These results are pretty crazy. Imagine a 386DX 33MHz from 1986 being powerful enough to play Quake
Well, it can run Quake if you have a 387 installed. Though, I wouldn't call 1-2 fps playable lol.
Still have my PIII 1000 768 ram and it plays Quake and Half Life 1 very well. XP is ok on it also! 😊
@@LaurentValette1234 I think I have 5-6 PIII machines around, including two that are dual socket boards.
33 Mhz 386DX is from 1992. In 1986 it would have required liquid nitrogen cooling. :)
It is very impressive. However the 3930K is only 9 months newer and sandy bridge was a huge improvement. I think that it’ll certainly be usable for much longer than the 990X so that is likely the cpu with the most longevity of all time.

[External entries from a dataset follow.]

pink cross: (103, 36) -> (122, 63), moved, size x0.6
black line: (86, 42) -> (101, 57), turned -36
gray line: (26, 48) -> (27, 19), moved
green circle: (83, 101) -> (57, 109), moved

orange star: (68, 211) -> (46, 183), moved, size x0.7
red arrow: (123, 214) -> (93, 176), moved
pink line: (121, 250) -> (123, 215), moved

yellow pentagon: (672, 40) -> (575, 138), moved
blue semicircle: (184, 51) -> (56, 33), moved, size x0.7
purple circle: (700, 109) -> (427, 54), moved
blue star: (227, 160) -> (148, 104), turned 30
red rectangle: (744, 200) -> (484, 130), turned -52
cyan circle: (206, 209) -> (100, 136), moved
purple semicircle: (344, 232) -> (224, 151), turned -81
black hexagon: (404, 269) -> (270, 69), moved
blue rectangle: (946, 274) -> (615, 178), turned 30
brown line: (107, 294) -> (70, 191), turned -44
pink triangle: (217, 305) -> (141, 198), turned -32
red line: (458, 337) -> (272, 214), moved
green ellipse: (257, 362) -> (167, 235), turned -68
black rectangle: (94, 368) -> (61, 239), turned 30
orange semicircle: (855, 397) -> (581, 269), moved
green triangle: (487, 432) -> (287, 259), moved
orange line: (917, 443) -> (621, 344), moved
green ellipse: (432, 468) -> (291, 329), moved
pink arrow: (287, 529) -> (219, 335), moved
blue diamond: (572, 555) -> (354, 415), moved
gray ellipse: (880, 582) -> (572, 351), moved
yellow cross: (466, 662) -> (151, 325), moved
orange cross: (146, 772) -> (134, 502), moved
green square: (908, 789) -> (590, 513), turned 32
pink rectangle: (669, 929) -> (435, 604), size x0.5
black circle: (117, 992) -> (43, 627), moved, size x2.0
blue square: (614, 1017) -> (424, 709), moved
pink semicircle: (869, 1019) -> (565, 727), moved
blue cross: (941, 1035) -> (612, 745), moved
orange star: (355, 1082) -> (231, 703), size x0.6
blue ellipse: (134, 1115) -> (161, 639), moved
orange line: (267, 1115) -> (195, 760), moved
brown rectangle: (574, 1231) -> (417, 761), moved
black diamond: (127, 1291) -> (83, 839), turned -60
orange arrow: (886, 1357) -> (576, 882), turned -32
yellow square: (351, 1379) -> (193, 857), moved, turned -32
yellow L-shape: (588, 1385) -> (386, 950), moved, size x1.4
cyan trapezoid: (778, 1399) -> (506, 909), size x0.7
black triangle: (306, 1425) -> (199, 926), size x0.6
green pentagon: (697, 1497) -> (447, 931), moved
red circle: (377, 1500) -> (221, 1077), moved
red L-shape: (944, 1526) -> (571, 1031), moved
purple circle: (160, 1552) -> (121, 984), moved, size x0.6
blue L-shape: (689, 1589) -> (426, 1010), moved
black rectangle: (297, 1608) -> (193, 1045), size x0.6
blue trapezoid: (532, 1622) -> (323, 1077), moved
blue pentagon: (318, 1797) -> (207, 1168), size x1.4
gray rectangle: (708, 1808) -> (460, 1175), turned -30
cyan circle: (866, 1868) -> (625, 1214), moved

I came across what turned out to be a very rare (technically unreleased) i7-995X last year at a recycling facility with a bunch of older hardware and components. It didn't come in an original box, but was in a plastic clamshell with "#017" written on it. Snatched it up, took it home and put it in an old EVGA X58 motherboard I've had, and it surprisingly worked (although some of the CPU-Z info didn't load in). Had to use a liquid cooler because it ran super hot at 3.60GHz base. Sold the combo to a friend that collects stuff like this.
Dang you found a gold
Hey, How can i contact you?
другу, я бы даром отдал
I have one of these running in an extra gaming rig for friends when they come over. Overclocked to 4.2 on air, it keeps up with a 4790K (also an extra gaming rig) there's only about 1FPS difference between the two platforms. Both on 1660 Ti cards. Modernizing this old setup has been a fun project. I'm running a NVME boot drive with UEFI duet, and I even put in 4 raptor drives in a raid0 config just to remind the old dog where it came from lol.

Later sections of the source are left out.